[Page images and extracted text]

=-=-=-=-=

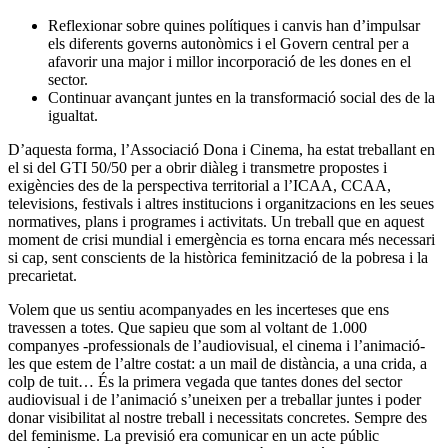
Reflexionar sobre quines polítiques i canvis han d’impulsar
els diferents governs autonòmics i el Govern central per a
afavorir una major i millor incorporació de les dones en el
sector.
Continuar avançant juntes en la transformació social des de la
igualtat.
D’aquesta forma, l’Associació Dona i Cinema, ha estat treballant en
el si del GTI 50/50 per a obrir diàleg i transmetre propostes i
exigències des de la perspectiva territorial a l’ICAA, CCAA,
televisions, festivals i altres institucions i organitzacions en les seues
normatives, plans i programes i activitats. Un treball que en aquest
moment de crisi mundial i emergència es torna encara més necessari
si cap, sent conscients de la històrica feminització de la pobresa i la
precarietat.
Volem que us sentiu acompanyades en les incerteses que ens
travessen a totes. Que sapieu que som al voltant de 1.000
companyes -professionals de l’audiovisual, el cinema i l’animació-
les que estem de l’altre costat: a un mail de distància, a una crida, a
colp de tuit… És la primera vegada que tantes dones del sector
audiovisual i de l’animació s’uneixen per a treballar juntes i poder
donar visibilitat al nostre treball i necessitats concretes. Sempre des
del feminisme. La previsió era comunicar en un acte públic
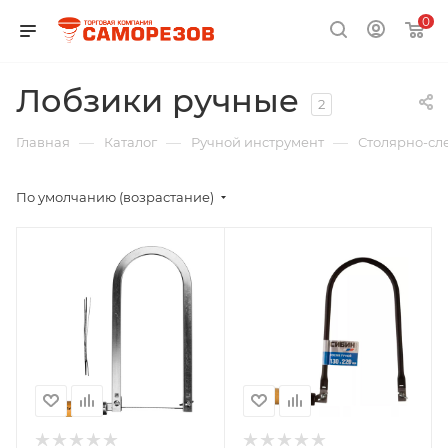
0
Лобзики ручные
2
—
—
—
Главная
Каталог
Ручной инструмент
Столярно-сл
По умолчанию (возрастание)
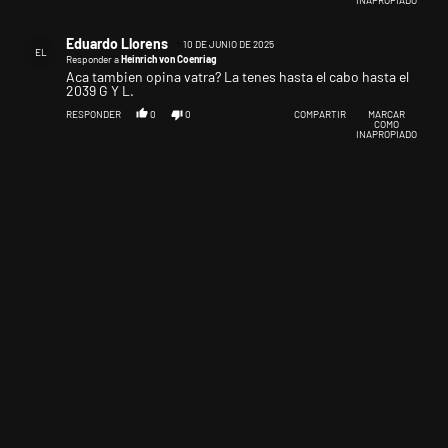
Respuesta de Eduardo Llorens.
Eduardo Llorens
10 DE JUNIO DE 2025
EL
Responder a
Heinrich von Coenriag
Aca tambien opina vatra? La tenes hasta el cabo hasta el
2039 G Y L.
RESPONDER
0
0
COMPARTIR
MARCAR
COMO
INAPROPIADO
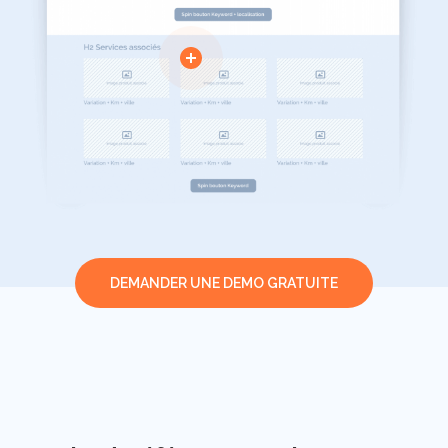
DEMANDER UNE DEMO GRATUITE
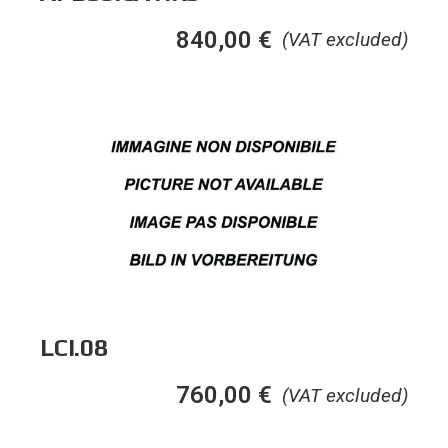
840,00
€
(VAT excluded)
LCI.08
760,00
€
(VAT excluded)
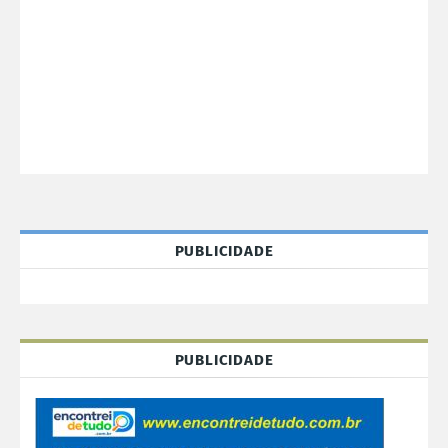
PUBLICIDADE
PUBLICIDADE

=-=-=-=-=

**DIRECTIONS:** From the line with "audiovisual i de" to the final line of the entries above, reproduce each line exactly and nothing else; the pictures stay out.

**EXERCISE ANSWER:**
audiovisual i de l’animació s’uneixen per a treballar juntes i poder
donar visibilitat al nostre treball i necessitats concretes. Sempre des
del feminisme. La previsió era comunicar en un acte públic
0
Лобзики ручные
2
—
—
—
Главная
Каталог
Ручной инструмент
Столярно-сл
По умолчанию (возрастание)
Respuesta de Eduardo Llorens.
Eduardo Llorens
10 DE JUNIO DE 2025
EL
Responder a
Heinrich von Coenriag
Aca tambien opina vatra? La tenes hasta el cabo hasta el
2039 G Y L.
RESPONDER
0
0
COMPARTIR
MARCAR
COMO
INAPROPIADO
DEMANDER UNE DEMO GRATUITE
840,00
€
(VAT excluded)
LCI.08
760,00
€
(VAT excluded)
PUBLICIDADE
PUBLICIDADE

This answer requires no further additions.